Tarangire
The most accessible but least visited of the northern circuit parks, Tarangire National Park has a wild and rugged feel. With low visitor numbers, thick grasses, giant baobab trees and a vast elephant population, it is a wonderful place to experience the excitement of a game drive and feel the rhythms of the unspoiled African wilderness.
Tarangire National Park covers an area of 2,850 square kilometres and is worth a visit for its enormous elephant population alone; it’s not uncommon to see several hundred in a single day. Yet while many come for the elephants, we think that’s selling Tarangire short, as both the wildlife and scenery deserve to be savoured. Sightings of lion and leopard are common; both cats sustained by the large variety of herbivores, including zebra, wildebeest, buffalo, impala and giraffe.
In fact, during the dry season Tarangire is reported to have one of the highest concentrations of wildlife in any national park in Tanzania, second only to the Serengeti, as game flocks towards the Tarangire River and surrounding swamps for some much-needed hydration. Birders are also in for a treat with over 500 species on record here, including some which are endemic to East Africa, such as the ashy starling and yellow-collared lovebird. Many of the birds can be found around the Silal Swamps, an area that also attracts large numbers of wildlife during the dry summers and giant pythons all year round.
The landscape here is wonderfully distinct, full of grassy savannah plains, vast swamplands, large swathes of acacia forest and sun-dried termite mounds. But the stars of the show are the huge sculptural stands of baobab trees, some of which are though to be over 3,000 years old. Trunk circumferences can measure up to 10 metres and many are marked by the elephants who sharpen their tusks on the bark, as well as chewing on it during the dry season to provide extra hydration.

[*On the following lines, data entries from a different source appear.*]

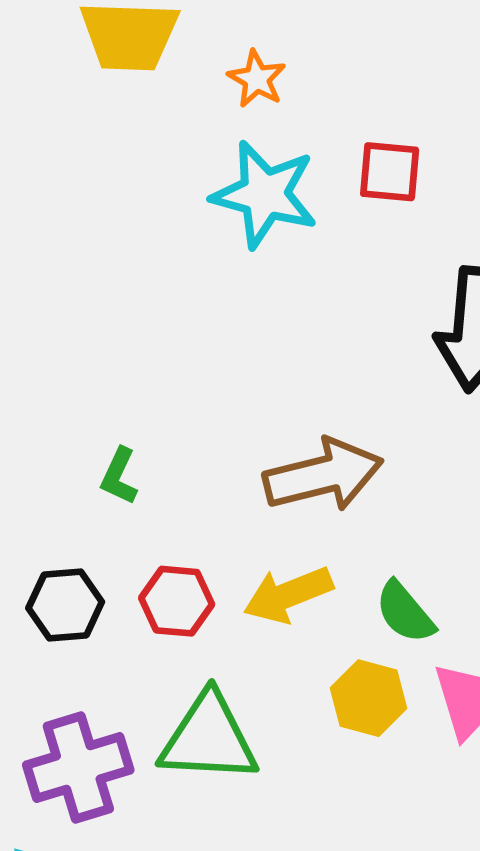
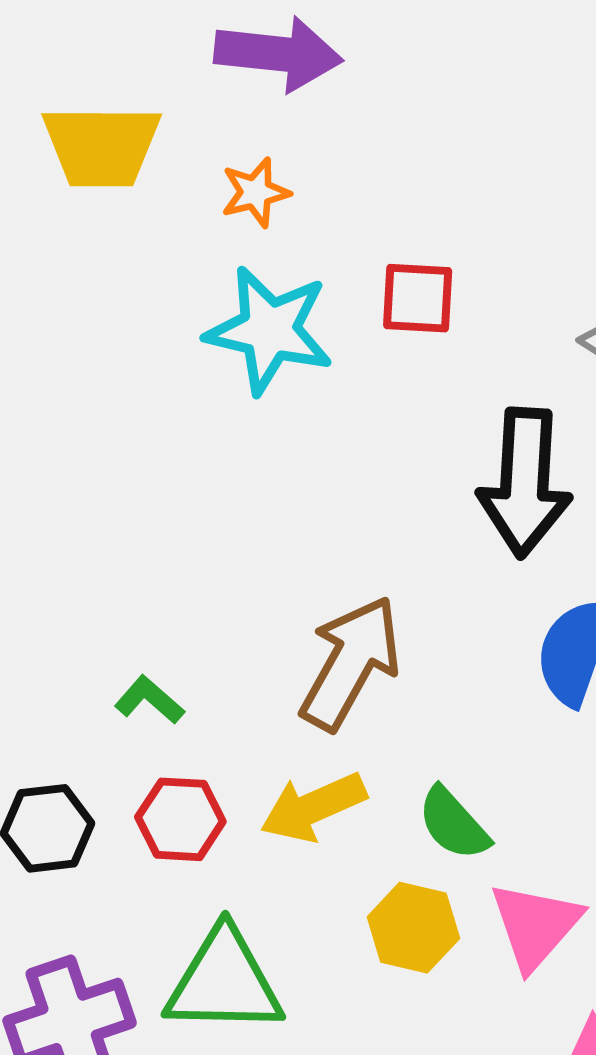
orange star: (257, 79) -> (255, 192), turned 30
brown arrow: (323, 475) -> (351, 663), turned -45
green L-shape: (119, 476) -> (149, 700), moved, turned 108

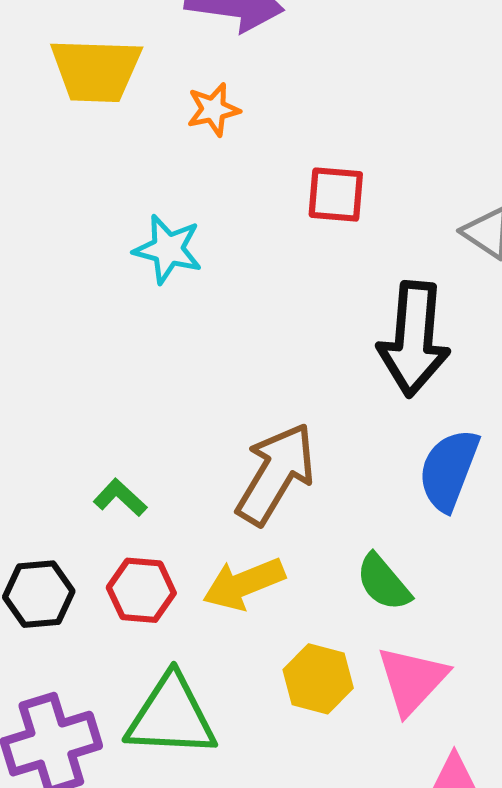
cyan star: (269, 330) -> (168, 249), moved, size x0.7
green semicircle: (453, 824) -> (383, 582), moved

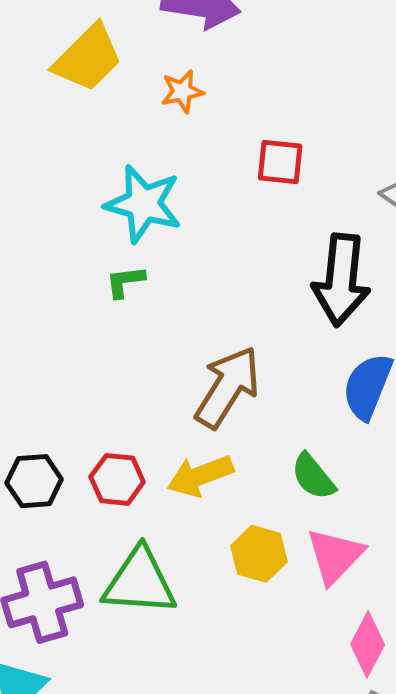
yellow trapezoid: (96, 70) -> (88, 58), turned -48
cyan star: (168, 249) -> (143, 204), size x1.4
green L-shape: (120, 498) -> (125, 282), moved, turned -51

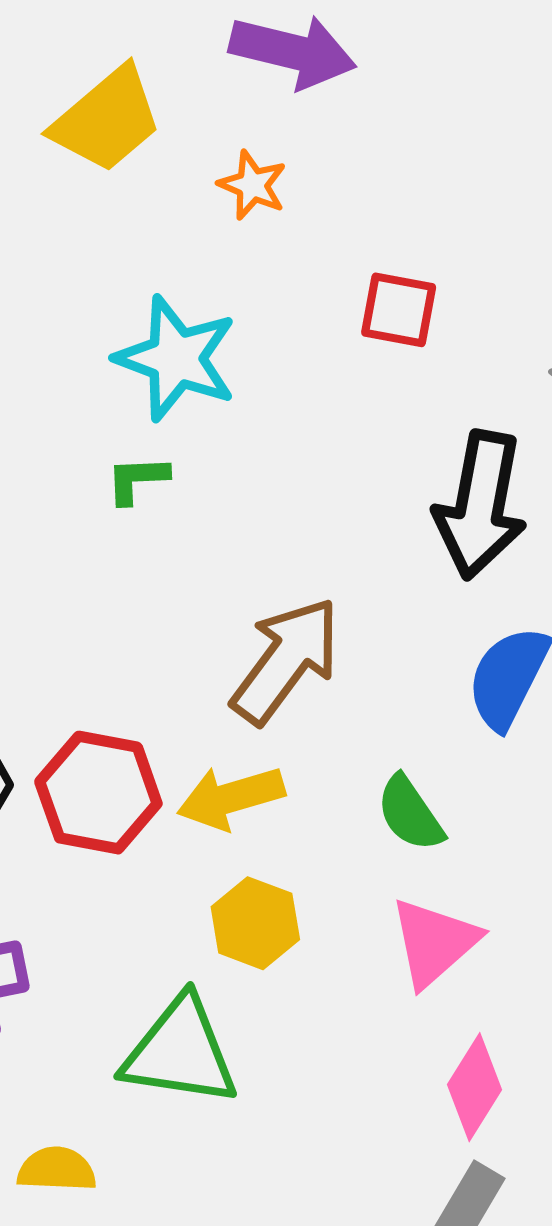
orange star: (182, 91) -> (252, 185), turned 30
red hexagon: (117, 479) -> (98, 793), size x1.4
yellow hexagon: (259, 554) -> (255, 923), moved
green triangle: (139, 582) -> (180, 1052), moved

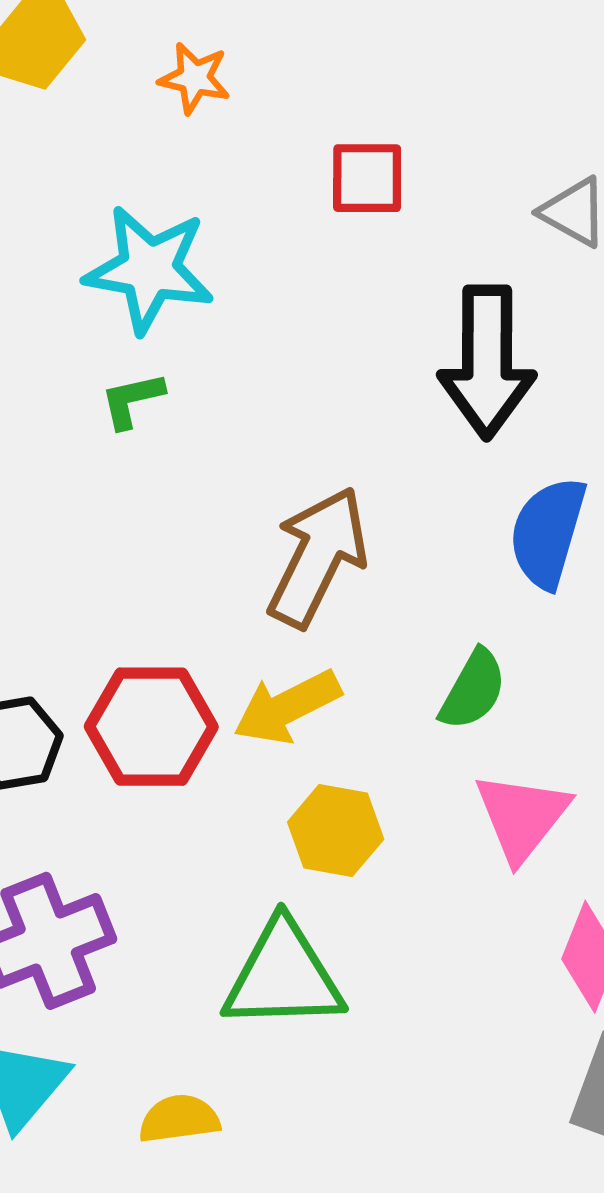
green semicircle: (410, 814) -> (473, 690), turned -106

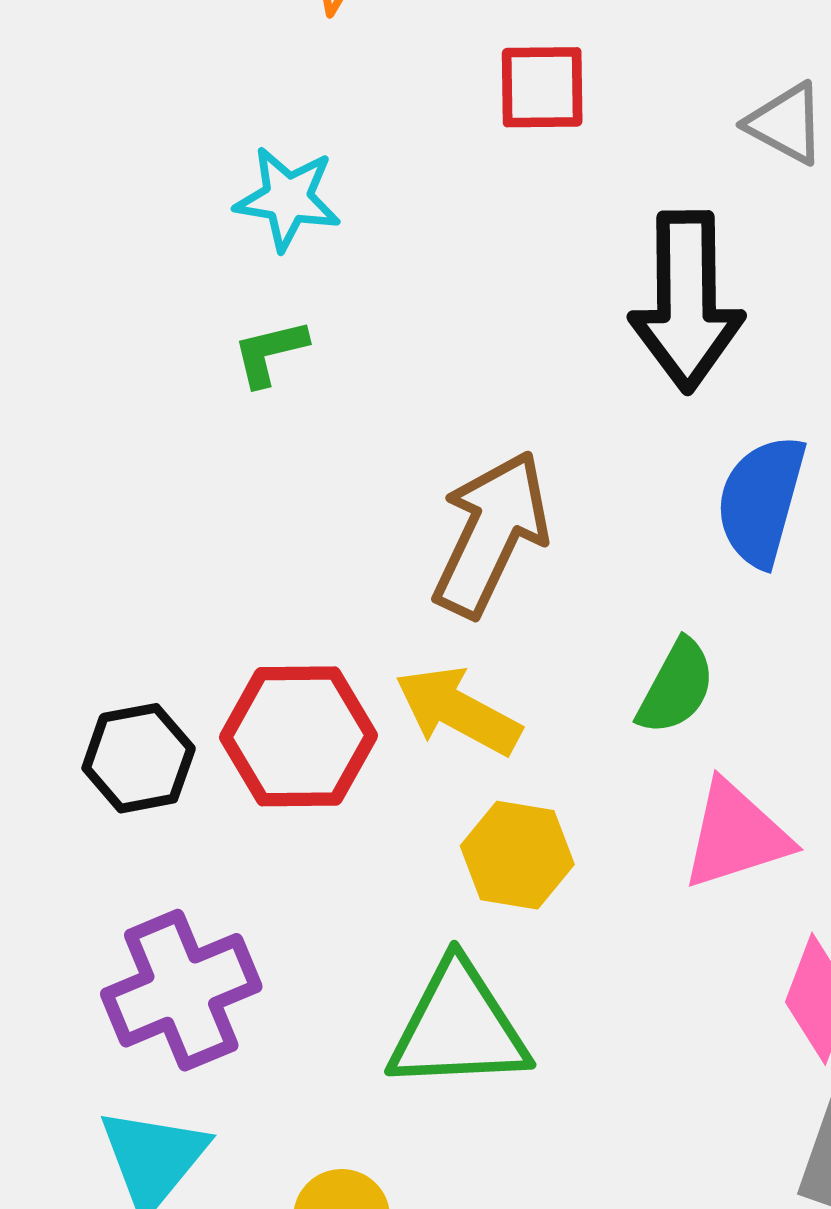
cyan star: (149, 269) -> (288, 199), size x0.7
yellow arrow: (287, 707) -> (458, 711), turned 56
pink triangle: (522, 817) -> (736, 835), turned 35

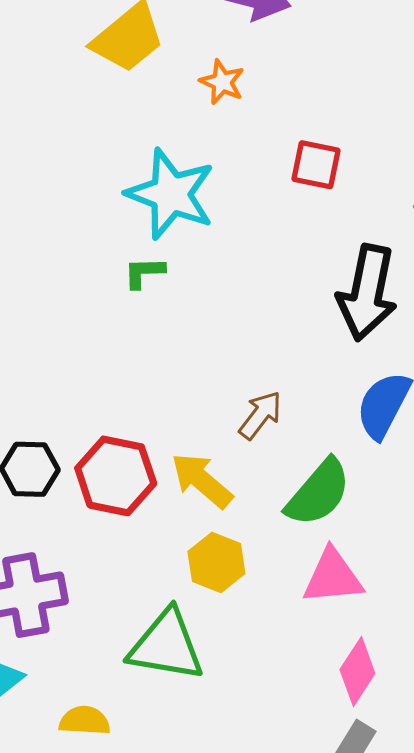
cyan star: (288, 199) -> (171, 194), size x1.6
brown arrow: (491, 534) -> (260, 415), moved, size x0.6
green semicircle: (676, 687) -> (318, 493), size x1.4

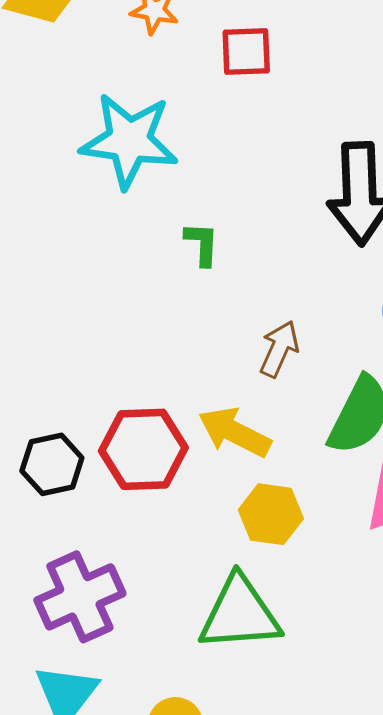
red square: (316, 165) -> (246, 52), moved
green L-shape: (144, 272) -> (202, 244), moved, turned 108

Located just a two-hour drive from Arusha, Tarangire is the most accessible park on the northern circuit, but despite this it is often overlooked in favour of its better-known neighbours. But for those looking for a more remote, wilder side of Africa, with few other visitors, a safari in the southern half of the park, could be for you. We would also recommend this part of the park to those looking to do a walking safari, with many of the camps in this area taking guests out on foot for a particularly exclusive wilderness experience.